Preprocessing Pipeline¶
The preprocessing pipeline is the data engineering backbone of Mange ta main. It transforms raw recipe and interaction data from Food.com into a clean, enriched dataset optimized for the recommendation engine and analytics dashboards. The pipeline runs automatically via CI/CD or can be executed locally for development.
Overview¶
The preprocessing pipeline takes approximately 10-15 minutes to process the full dataset of ~231,637 recipes and ~1.1M user interactions. The pipeline is orchestrated by the main preprocess.py script, which coordinates multiple specialized modules to perform data cleaning, feature extraction, and enrichment.
Input Data¶
The pipeline processes several raw CSV files located in the data/ directory:
RAW_recipes.csv: Core recipe data (~231K recipes)- Recipe names, descriptions, ingredients, cooking steps
- Preparation time, nutrition facts (7 components)
-
Tags, number of steps and ingredients
-
RAW_interactions.csv: User behavior data (~1.1M interactions) - User ratings (1-5 scale)

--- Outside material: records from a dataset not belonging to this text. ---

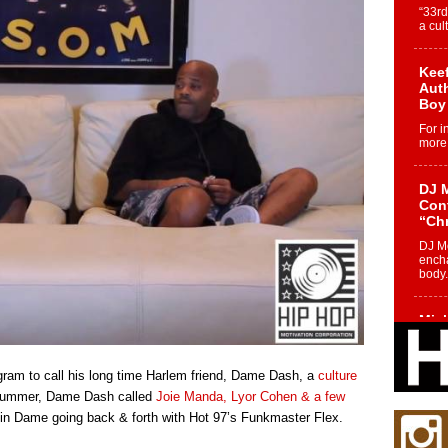
“33rd
a cul
Keef
Auth
Boy
For i
more 
DJ M
Cont
“Ch
DJ Mo
encha
body.
Mich
Roo
New
agram to call his long time Harlem friend, Dame Dash, a
culture
Rapid
Jeni 
s summer, Dame Dash called
Joie Manda, Lyor Cohen & a few
one..
d in Dame going back & forth with Hot 97’s Funkmaster Flex.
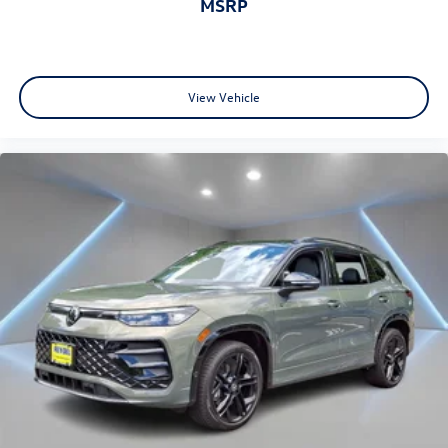
MSRP
View Vehicle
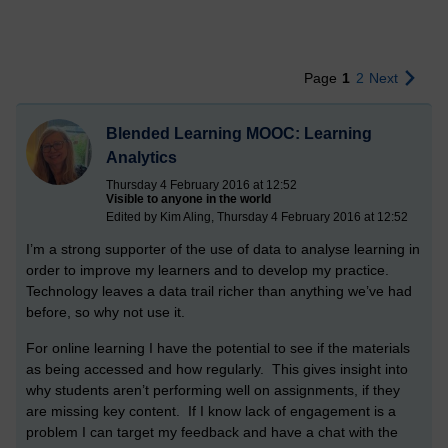
Page
1
2
Next
Blended Learning MOOC: Learning
Analytics
Thursday 4 February 2016 at 12:52
Visible to anyone in the world
Edited by Kim Aling, Thursday 4 February 2016 at 12:52
I’m a strong supporter of the use of data to analyse learning in
order to improve my learners and to develop my practice.
Technology leaves a data trail richer than anything we’ve had
before, so why not use it.
For online learning I have the potential to see if the materials
as being accessed and how regularly. This gives insight into
why students aren’t performing well on assignments, if they
are missing key content. If I know lack of engagement is a
problem I can target my feedback and have a chat with the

- Recipe reviews and feedback
- Timestamps and user engagement metrics
Output Data¶
The pipeline generates two essential files:
preprocessed_recipes.csv: Enhanced recipe dataset with 17 columns- Cleaned and enriched text (names, descriptions, steps, tags, ingredients)
- Nutrition scores and letter grades (A-E)
- Vegetarian classification
- Popularity metrics (ratings, review counts, popularity scores)
-
Extracted calories for quick access
-
similarity_matrix.pkl: Precomputed similarity data structure - Sparse feature matrix for all recipes
- ID-to-index bidirectional mappings
- Fitted vectorizers for ingredients, tags, and names
- Enables sub-second recipe recommendations
Pipeline Architecture¶
The preprocessing pipeline follows a modular architecture with well-defined stages:
RAW Data
│
├─> Load & Parse
│ │
│ └─> Vegetarian Classification
│
├─> Feature Extraction
│ │
│ └─> Similarity Matrix Generation
│
├─> Nutrition Analysis
│ │
│ └─> Weighted Balance Scoring (A-E grades)
│
├─> Text Enhancement
│ │
│ ├─> Metadata Integration (cooking time, techniques, ingredients)
│ └─> Text Cleaning (capitalization, contractions, proper nouns)
│
├─> Popularity Computation
│ │
│ ├─> Load User Interactions
│ ├─> Aggregate Ratings & Reviews
│ └─> Compute Popularity Scores (70% rating, 30% volume)
│
└─> Final Assembly
│
├─> Column Selection & Renaming
└─> Export preprocessed_recipes.csv + similarity_matrix.pkl
Pipeline Stages¶
1. Data Loading & Vegetarian Classification¶
Module: preprocess_utils.py, prepare_vege_recipes.py
The pipeline begins by loading the raw recipe data and immediately classifying recipes as vegetarian or non-vegetarian based on ingredient analysis.
Vegetarian Classification Logic:
- Scans ingredient lists for meat, poultry, seafood keywords
- Handles edge cases (e.g., "chicken of the sea" tuna, "sea salt" false positives)
- Uses compiled regex patterns for performance (~231K recipes in seconds)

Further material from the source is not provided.